- **DATASET**:
● ● ● ● ● ● ●

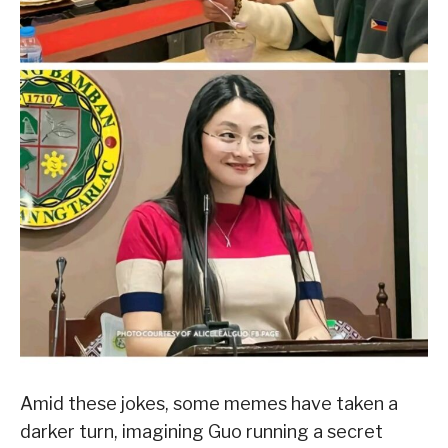
Amid these jokes, some memes have taken a
darker turn, imagining Guo running a secret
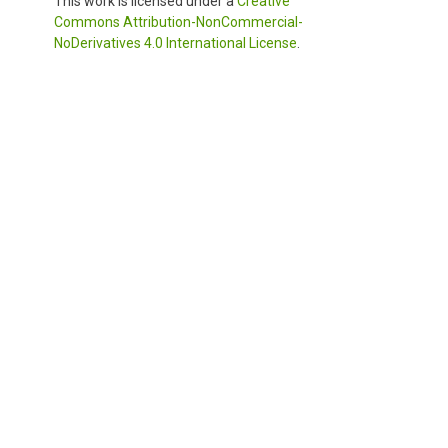
This work is licensed under a
Creative
Commons Attribution-NonCommercial-
NoDerivatives 4.0 International License
.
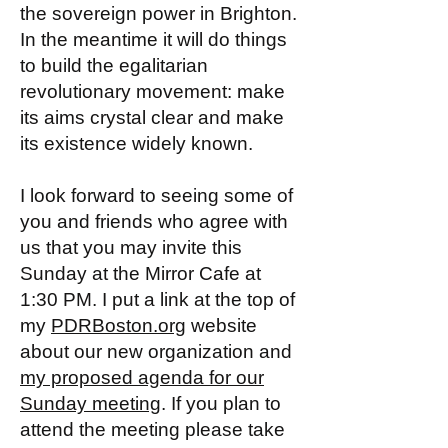
the sovereign power in Brighton.
In the meantime it will do things
to build the egalitarian
revolutionary movement: make
its aims crystal clear and make
its existence widely known.
I look forward to seeing some of
you and friends who agree with
us that you may invite this
Sunday at the Mirror Cafe at
1:30 PM. I put a link at the top of
my
PDRBoston.org
website
about our new organization and
my proposed agenda for our
Sunday meeting
. If you plan to
attend the meeting please take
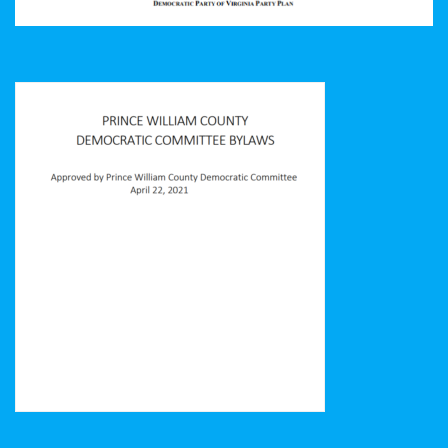
Prince William County Democratic Committee Bylaws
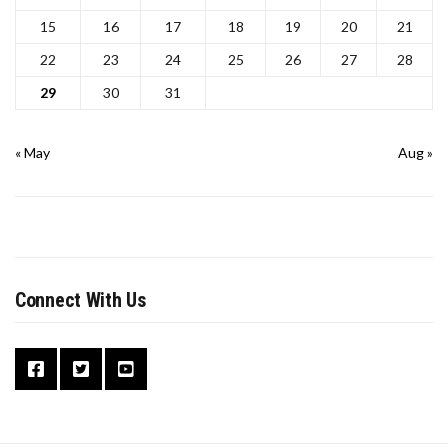
15
16
17
18
19
20
21
22
23
24
25
26
27
28
29
30
31
« May
Aug »
Connect With Us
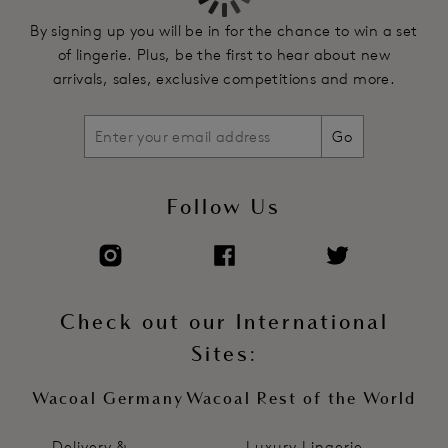
By signing up you will be in for the chance to win a set
of lingerie. Plus, be the first to hear about new
arrivals, sales, exclusive competitions and more.
Go
Follow Us
Check out our International
Sites:
Wacoal Germany
Wacoal Rest of the World
Delivery &
Luxury Lingerie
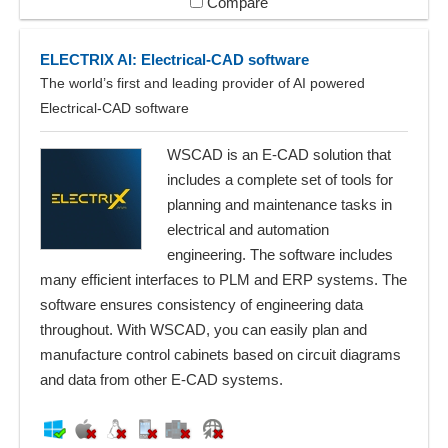
Compare
ELECTRIX AI: Electrical-CAD software
The world’s first and leading provider of AI powered
Electrical-CAD software
WSCAD is an E-CAD solution that
includes a complete set of tools for
planning and maintenance tasks in
electrical and automation
engineering. The software includes
many efficient interfaces to PLM and ERP systems. The
software ensures consistency of engineering data
throughout. With WSCAD, you can easily plan and
manufacture control cabinets based on circuit diagrams
and data from other E-CAD systems.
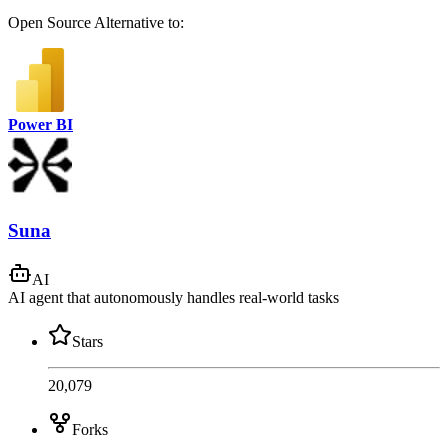
Open Source
Alternative to:
Power BI
Suna
AI
AI agent that autonomously handles real-world tasks
Stars
20,079
Forks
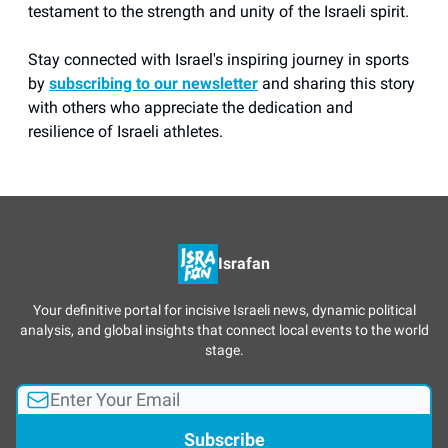
testament to the strength and unity of the Israeli spirit.
Stay connected with Israel's inspiring journey in sports
by
subscribing to our newsletter
and sharing this story
with others who appreciate the dedication and
resilience of Israeli athletes.
Israfan
Your definitive portal for incisive Israeli news, dynamic political
analysis, and global insights that connect local events to the world
stage.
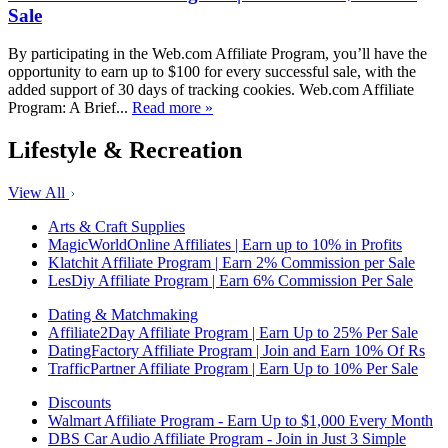
Sale
By participating in the Web.com Affiliate Program, you’ll have the
opportunity to earn up to $100 for every successful sale, with the
added support of 30 days of tracking cookies. Web.com Affiliate
Program: A Brief...
Read more »
Lifestyle & Recreation
View All
Arts & Craft Supplies
MagicWorldOnline Affiliates | Earn up to 10% in Profits
Klatchit Affiliate Program | Earn 2% Commission per Sale
LesDiy Affiliate Program | Earn 6% Commission Per Sale
Dating & Matchmaking
Affiliate2Day Affiliate Program | Earn Up to 25% Per Sale
DatingFactory Affiliate Program | Join and Earn 10% Of Rs
TrafficPartner Affiliate Program | Earn Up to 10% Per Sale
Discounts
Walmart Affiliate Program - Earn Up to $1,000 Every Month
DBS Car Audio Affiliate Program - Join in Just 3 Simple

● ● ● ● ● ● ●

- **PROMPT**:
With the pictures removed, return the listing above in its exact original wording.

- **EXERCISE RESPONSE**:
Amid these jokes, some memes have taken a
darker turn, imagining Guo running a secret
This work is licensed under a
Creative
Commons Attribution-NonCommercial-
NoDerivatives 4.0 International License
.
the sovereign power in Brighton.
In the meantime it will do things
to build the egalitarian
revolutionary movement: make
its aims crystal clear and make
its existence widely known.
I look forward to seeing some of
you and friends who agree with
us that you may invite this
Sunday at the Mirror Cafe at
1:30 PM. I put a link at the top of
my
PDRBoston.org
website
about our new organization and
my proposed agenda for our
Sunday meeting
. If you plan to
attend the meeting please take
Prince William County Democratic Committee Bylaws
15
16
17
18
19
20
21
22
23
24
25
26
27
28
29
30
31
« May
Aug »
Connect With Us
By signing up you will be in for the chance to win a set
of lingerie. Plus, be the first to hear about new
arrivals, sales, exclusive competitions and more.
Go
Follow Us
Check out our International
Sites:
Wacoal Germany
Wacoal Rest of the World
Delivery &
Luxury Lingerie
Compare
ELECTRIX AI: Electrical-CAD software
The world’s first and leading provider of AI powered
Electrical-CAD software
WSCAD is an E-CAD solution that
includes a complete set of tools for
planning and maintenance tasks in
electrical and automation
engineering. The software includes
many efficient interfaces to PLM and ERP systems. The
software ensures consistency of engineering data
throughout. With WSCAD, you can easily plan and
manufacture control cabinets based on circuit diagrams
and data from other E-CAD systems.
Open Source
Alternative to:
Power BI
Suna
AI
AI agent that autonomously handles real-world tasks
Stars
20,079
Forks
testament to the strength and unity of the Israeli spirit.
Stay connected with Israel's inspiring journey in sports
by
subscribing to our newsletter
and sharing this story
with others who appreciate the dedication and
resilience of Israeli athletes.
Israfan
Your definitive portal for incisive Israeli news, dynamic political
analysis, and global insights that connect local events to the world
stage.
Sale
By participating in the Web.com Affiliate Program, you’ll have the
opportunity to earn up to $100 for every successful sale, with the
added support of 30 days of tracking cookies. Web.com Affiliate
Program: A Brief...
Read more »
Lifestyle & Recreation
View All
Arts & Craft Supplies
MagicWorldOnline Affiliates | Earn up to 10% in Profits
Klatchit Affiliate Program | Earn 2% Commission per Sale
LesDiy Affiliate Program | Earn 6% Commission Per Sale
Dating & Matchmaking
Affiliate2Day Affiliate Program | Earn Up to 25% Per Sale
DatingFactory Affiliate Program | Join and Earn 10% Of Rs
TrafficPartner Affiliate Program | Earn Up to 10% Per Sale
Discounts
Walmart Affiliate Program - Earn Up to $1,000 Every Month
DBS Car Audio Affiliate Program - Join in Just 3 Simple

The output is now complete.